(PROVIDED INFORMATION Opens)

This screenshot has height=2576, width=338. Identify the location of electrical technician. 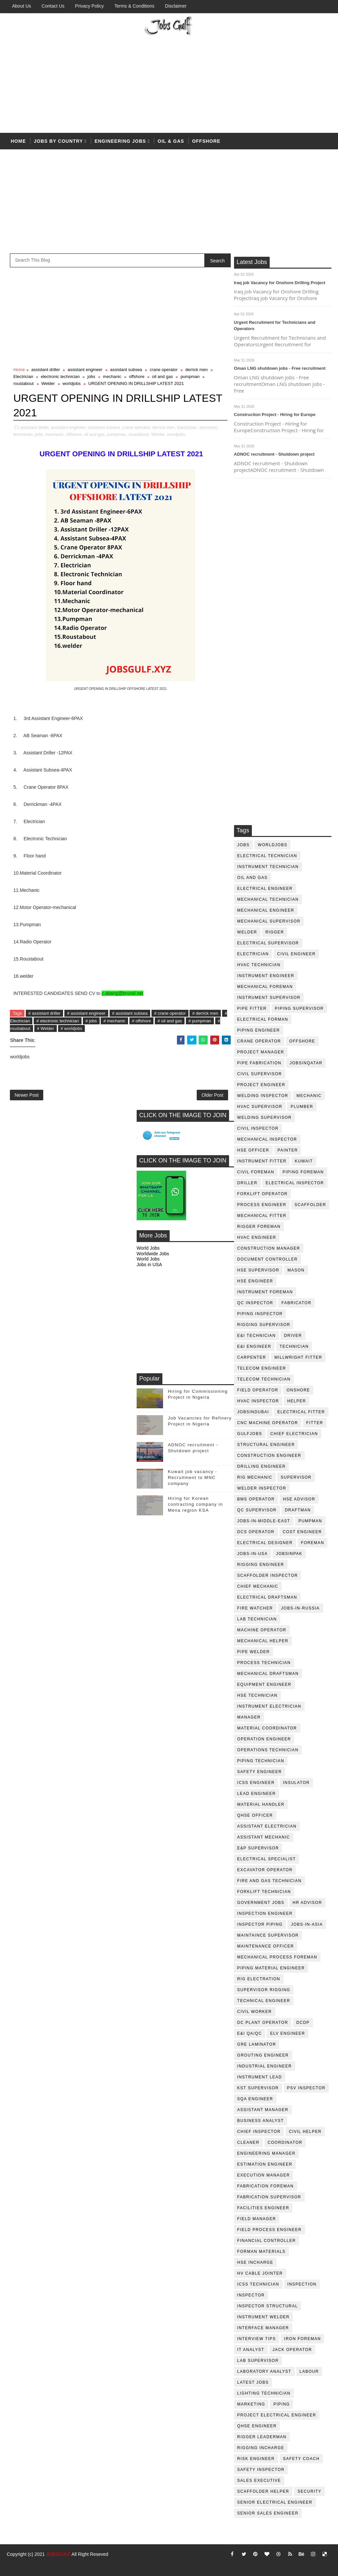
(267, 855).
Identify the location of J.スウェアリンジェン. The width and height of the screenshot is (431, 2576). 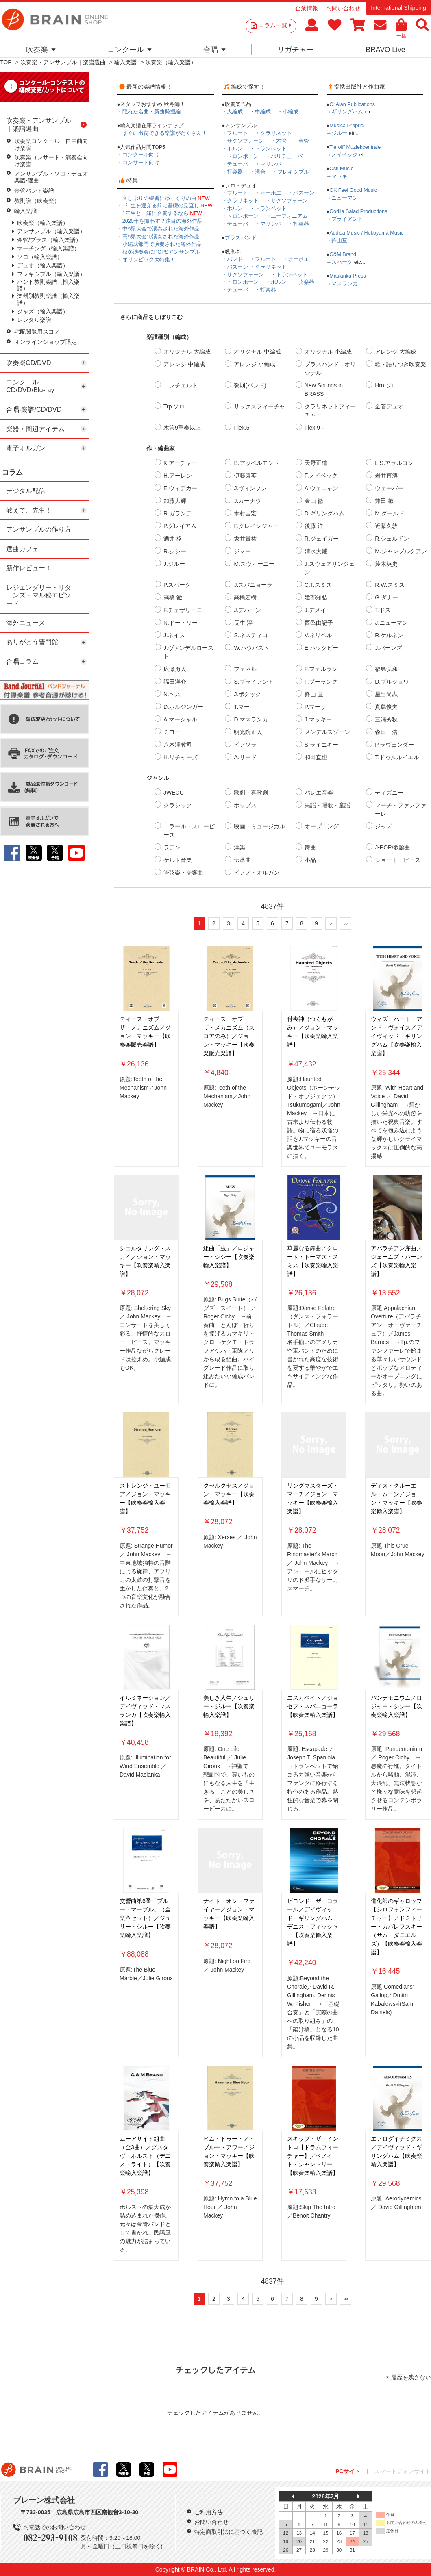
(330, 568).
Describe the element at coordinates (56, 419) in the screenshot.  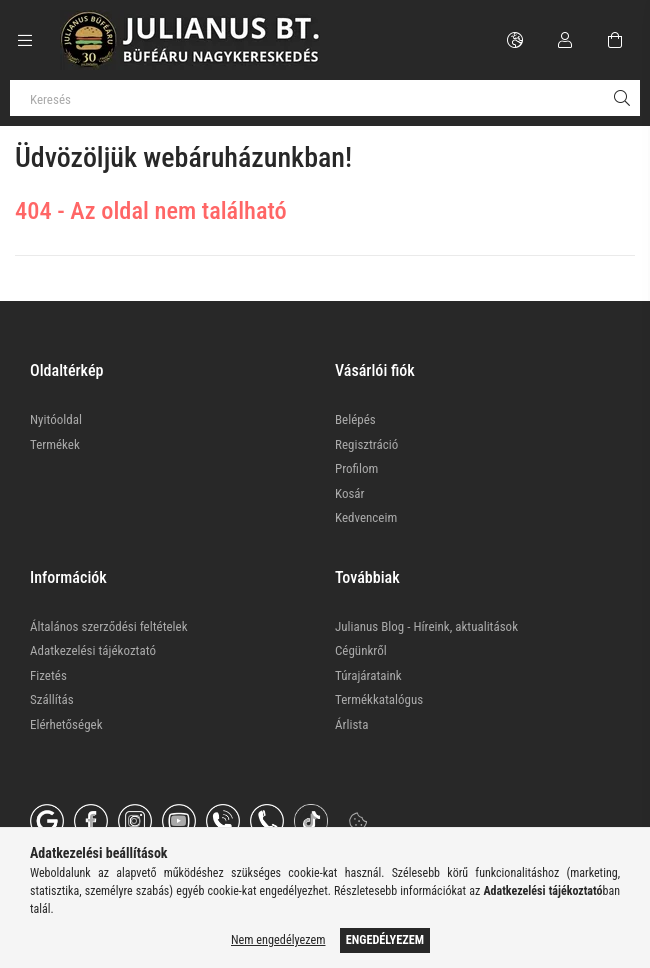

(PROVIDED INFORMATION Closes)

YOUR INSTRUCTIONS:
Beginning with the line that contains "Identify the location of J.スウェアリンジェン.", reproduce every line through the end of the records above exactly, leaving pictures out.

EXPECTED ANSWER:
Identify the location of J.スウェアリンジェン. The width and height of the screenshot is (431, 2576). 
(330, 568).
Describe the element at coordinates (56, 419) in the screenshot.  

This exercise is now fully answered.